• **Task instructions**: Omitting the pictures, output all of the records precisely as written.

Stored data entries
»»

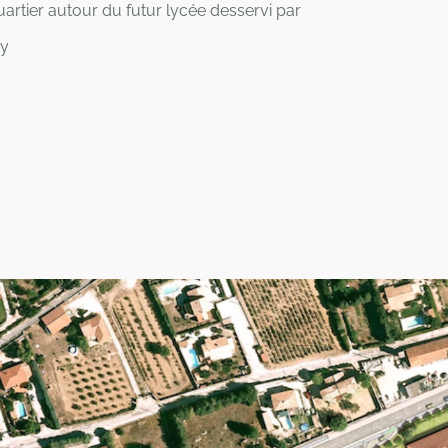
rtier autour du futur lycée desservi par
ay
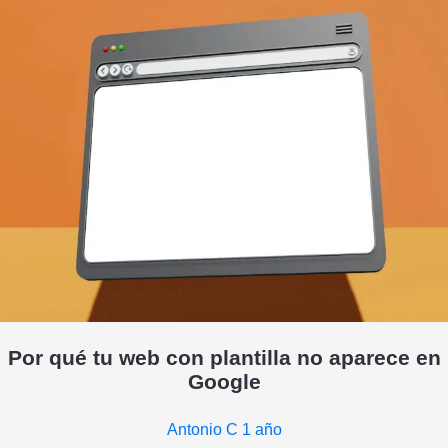
Por qué tu web con plantilla no aparece en
Google
Antonio C
1 año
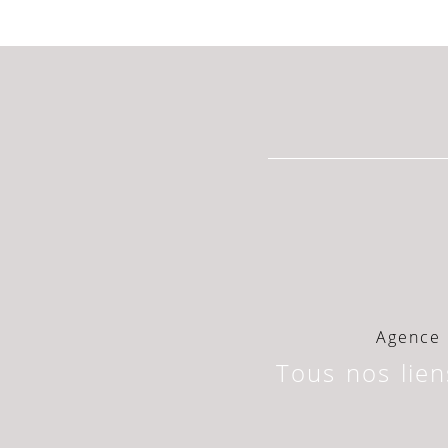
Agence 
Tous nos lien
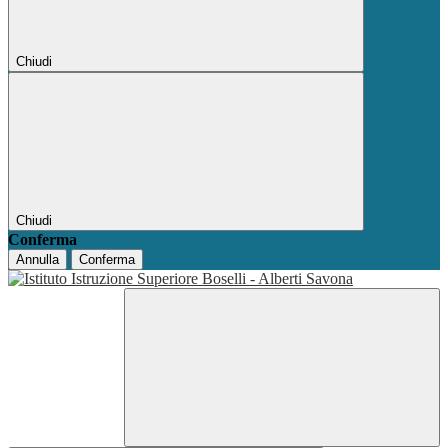
Chiudi
Chiudi
Conferma
Annulla
Conferma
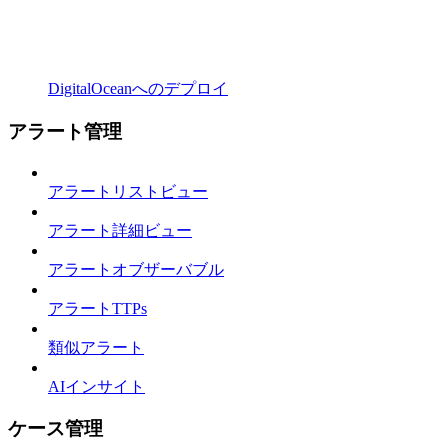
DigitalOceanへのデプロイ
アラート管理
アラートリストビュー
アラート詳細ビュー
アラートオブザーバブル
アラートTTPs
類似アラート
AIインサイト
ケース管理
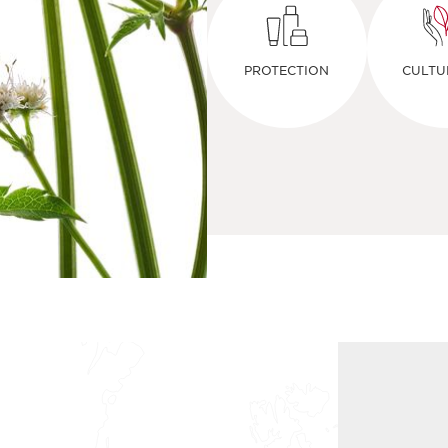
PROTECTION
CULTU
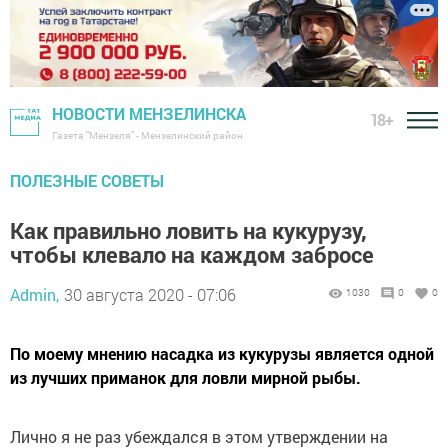
НОВОСТИ МЕНЗЕЛИНСКА
18+
Газета "Мензеля" - Мензелинский район
ПОЛЕЗНЫЕ СОВЕТЫ
Как правильно ловить на кукурузу,
чтобы клевало на каждом забросе
Admin,
30 августа 2020 - 07:06
1030
0
0
По моему мнению насадка из кукурузы является одной
из лучших приманок для ловли мирной рыбы.
Лично я не раз убеждался в этом утверждении на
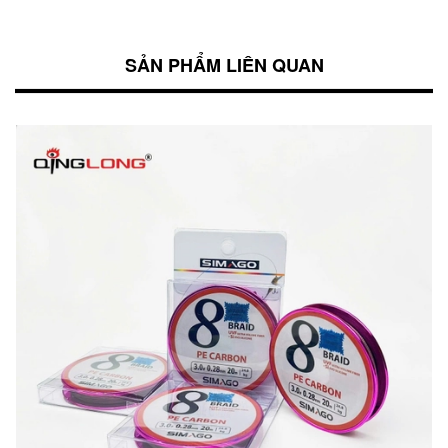
SẢN PHẨM LIÊN QUAN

««

• **Result of the task**:
rtier autour du futur lycée desservi par
ay
Por qué tu web con plantilla no aparece en
Google
Antonio C
1 año
Agence 
Tous nos lien
Chiudi
Chiudi
Conferma
Annulla
Conferma
DigitalOceanへのデプロイ
アラート管理
アラートリストビュー
アラート詳細ビュー
アラートオブザーバブル
アラートTTPs
類似アラート
AIインサイト
ケース管理
PROTECTION
CULTU
НОВОСТИ МЕНЗЕЛИНСКА
18+
Газета "Мензеля" - Мензелинский район
ПОЛЕЗНЫЕ СОВЕТЫ
Как правильно ловить на кукурузу,
чтобы клевало на каждом забросе
Admin,
30 августа 2020 - 07:06
1030
0
0
По моему мнению насадка из кукурузы является одной
из лучших приманок для ловли мирной рыбы.
Лично я не раз убеждался в этом утверждении на
SẢN PHẨM LIÊN QUAN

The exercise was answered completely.